● Task details
Below are some records. Pull every line that contains the word "menu".

● Collection entries
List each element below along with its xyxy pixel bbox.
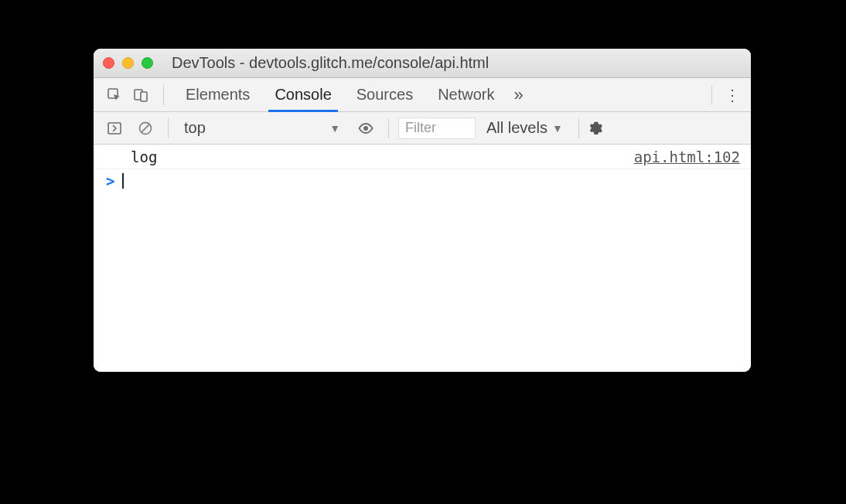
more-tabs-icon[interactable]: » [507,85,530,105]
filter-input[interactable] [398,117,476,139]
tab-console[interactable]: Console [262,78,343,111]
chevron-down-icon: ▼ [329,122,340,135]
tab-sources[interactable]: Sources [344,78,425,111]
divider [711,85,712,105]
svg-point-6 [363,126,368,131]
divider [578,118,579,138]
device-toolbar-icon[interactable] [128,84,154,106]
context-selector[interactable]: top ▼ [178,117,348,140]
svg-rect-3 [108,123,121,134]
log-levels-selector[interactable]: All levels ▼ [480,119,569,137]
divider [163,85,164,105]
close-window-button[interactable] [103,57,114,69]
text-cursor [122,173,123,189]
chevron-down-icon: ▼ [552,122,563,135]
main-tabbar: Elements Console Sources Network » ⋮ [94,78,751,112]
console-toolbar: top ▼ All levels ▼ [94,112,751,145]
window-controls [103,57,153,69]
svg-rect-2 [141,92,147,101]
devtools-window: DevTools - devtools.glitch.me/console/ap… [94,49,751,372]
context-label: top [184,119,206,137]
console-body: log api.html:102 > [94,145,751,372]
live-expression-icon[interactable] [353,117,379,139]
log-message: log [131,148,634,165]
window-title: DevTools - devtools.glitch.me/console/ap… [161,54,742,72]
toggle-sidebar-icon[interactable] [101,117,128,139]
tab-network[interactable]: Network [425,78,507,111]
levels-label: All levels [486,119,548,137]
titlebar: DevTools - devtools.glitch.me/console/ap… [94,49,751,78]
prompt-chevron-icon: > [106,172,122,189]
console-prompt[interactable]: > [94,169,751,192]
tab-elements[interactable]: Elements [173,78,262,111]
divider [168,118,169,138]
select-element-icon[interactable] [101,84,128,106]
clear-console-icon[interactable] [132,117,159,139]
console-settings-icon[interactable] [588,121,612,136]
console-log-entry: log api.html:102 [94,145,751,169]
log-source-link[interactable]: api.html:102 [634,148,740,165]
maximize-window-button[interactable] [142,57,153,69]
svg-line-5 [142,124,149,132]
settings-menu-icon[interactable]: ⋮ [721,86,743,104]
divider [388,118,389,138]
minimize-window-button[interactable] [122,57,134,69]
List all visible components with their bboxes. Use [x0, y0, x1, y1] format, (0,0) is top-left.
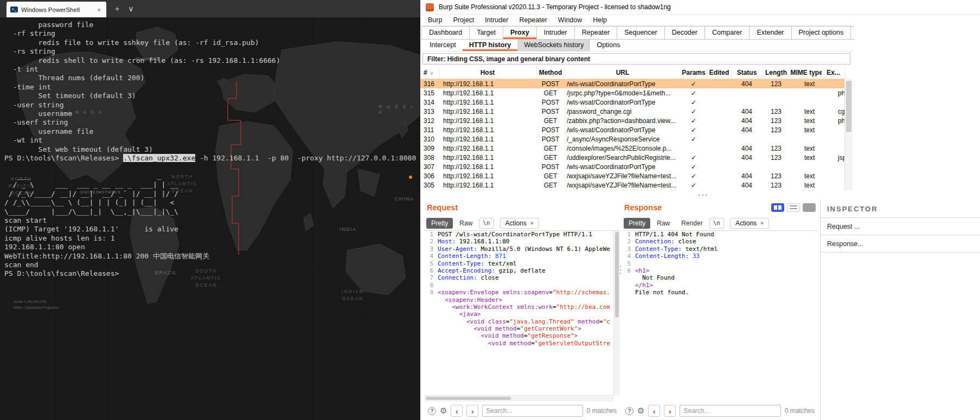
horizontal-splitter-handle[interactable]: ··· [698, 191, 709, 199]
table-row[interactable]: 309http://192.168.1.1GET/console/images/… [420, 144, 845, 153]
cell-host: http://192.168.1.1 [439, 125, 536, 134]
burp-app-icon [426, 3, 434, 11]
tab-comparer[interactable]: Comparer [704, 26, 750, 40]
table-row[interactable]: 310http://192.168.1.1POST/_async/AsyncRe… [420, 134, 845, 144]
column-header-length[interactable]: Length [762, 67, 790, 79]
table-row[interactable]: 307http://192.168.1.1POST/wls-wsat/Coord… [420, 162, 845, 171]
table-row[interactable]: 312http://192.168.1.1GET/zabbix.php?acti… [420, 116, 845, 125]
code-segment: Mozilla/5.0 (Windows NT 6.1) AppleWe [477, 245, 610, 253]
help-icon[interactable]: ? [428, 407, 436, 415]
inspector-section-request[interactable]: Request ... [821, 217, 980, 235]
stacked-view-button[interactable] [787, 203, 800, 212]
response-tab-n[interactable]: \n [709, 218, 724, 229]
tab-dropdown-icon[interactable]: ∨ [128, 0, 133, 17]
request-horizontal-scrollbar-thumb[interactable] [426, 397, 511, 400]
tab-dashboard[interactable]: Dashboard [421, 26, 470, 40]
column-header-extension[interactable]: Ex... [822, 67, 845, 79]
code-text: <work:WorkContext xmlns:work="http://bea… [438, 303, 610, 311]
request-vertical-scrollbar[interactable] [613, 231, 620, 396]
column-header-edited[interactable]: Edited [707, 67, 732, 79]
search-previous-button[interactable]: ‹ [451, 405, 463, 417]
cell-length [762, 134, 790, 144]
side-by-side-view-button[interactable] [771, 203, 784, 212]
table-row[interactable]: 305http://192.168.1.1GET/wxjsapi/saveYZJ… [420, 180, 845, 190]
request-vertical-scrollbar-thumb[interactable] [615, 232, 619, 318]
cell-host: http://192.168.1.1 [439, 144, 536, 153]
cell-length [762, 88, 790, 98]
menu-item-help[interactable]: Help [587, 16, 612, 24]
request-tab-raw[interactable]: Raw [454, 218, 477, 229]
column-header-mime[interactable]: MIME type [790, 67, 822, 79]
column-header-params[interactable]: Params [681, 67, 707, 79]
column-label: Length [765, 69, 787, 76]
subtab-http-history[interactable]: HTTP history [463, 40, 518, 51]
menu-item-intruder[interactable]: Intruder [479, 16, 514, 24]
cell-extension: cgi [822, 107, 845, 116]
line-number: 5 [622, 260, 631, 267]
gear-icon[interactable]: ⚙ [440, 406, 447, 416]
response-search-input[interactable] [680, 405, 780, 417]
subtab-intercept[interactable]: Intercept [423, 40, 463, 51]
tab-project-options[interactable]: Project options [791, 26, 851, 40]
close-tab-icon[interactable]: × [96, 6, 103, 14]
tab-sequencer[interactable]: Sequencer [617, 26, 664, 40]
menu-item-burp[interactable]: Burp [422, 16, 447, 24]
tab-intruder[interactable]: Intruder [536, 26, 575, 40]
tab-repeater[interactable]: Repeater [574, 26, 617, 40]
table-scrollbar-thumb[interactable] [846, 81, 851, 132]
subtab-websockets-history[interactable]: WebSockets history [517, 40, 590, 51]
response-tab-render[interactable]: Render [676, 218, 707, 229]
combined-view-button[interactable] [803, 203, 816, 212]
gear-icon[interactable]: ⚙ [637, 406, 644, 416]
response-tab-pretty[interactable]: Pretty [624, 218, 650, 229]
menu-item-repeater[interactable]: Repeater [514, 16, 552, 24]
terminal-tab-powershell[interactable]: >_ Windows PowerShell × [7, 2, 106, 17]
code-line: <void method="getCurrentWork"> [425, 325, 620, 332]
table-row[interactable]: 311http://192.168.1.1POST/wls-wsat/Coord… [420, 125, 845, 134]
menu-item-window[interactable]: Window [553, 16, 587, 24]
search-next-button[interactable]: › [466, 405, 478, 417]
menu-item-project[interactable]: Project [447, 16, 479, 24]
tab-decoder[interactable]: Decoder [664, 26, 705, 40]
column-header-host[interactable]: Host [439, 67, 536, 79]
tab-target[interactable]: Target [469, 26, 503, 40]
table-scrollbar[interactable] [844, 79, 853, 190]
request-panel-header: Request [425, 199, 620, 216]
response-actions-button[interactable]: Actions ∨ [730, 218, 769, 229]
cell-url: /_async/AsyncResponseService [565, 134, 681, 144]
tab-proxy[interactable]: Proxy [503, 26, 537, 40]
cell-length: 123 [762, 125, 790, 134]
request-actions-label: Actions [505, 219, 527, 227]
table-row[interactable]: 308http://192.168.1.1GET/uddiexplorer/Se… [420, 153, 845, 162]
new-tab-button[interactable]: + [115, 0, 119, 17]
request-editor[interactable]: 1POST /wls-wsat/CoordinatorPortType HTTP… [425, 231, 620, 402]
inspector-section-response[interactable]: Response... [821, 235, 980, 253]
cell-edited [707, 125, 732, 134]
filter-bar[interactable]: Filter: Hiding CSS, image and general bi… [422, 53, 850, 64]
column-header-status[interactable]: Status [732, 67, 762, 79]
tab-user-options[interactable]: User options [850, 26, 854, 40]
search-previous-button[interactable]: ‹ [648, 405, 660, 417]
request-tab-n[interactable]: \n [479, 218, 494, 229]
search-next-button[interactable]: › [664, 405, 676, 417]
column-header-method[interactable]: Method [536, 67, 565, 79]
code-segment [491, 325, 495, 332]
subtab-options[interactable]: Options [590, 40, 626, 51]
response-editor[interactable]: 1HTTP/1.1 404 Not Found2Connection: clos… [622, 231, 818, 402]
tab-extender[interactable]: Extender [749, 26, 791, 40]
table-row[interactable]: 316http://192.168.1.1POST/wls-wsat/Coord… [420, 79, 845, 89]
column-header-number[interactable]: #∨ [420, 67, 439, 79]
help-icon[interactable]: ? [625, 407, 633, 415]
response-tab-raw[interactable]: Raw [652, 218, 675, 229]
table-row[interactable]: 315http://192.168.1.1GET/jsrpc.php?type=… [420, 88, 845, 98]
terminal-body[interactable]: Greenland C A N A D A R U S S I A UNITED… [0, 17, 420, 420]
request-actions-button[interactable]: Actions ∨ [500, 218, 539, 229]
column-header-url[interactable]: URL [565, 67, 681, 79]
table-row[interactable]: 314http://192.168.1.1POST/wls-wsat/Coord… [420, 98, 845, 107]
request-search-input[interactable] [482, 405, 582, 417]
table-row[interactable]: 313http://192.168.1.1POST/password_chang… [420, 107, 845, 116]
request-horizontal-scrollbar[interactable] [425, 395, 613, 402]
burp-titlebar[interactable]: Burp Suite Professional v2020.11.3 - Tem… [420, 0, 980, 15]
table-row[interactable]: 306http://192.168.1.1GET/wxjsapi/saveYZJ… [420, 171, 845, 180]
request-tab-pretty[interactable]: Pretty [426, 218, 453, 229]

● Your response
settings-menu-icon[interactable]: ⋮ [721,86,743,104]
menu-item-help[interactable]: Help [587, 16, 612, 24]
menu-item-intruder[interactable]: Intruder [479, 16, 514, 24]
menu-item-burp[interactable]: Burp [422, 16, 447, 24]
menu-item-repeater[interactable]: Repeater [514, 16, 552, 24]
menu-item-window[interactable]: Window [553, 16, 587, 24]
menu-item-project[interactable]: Project [447, 16, 479, 24]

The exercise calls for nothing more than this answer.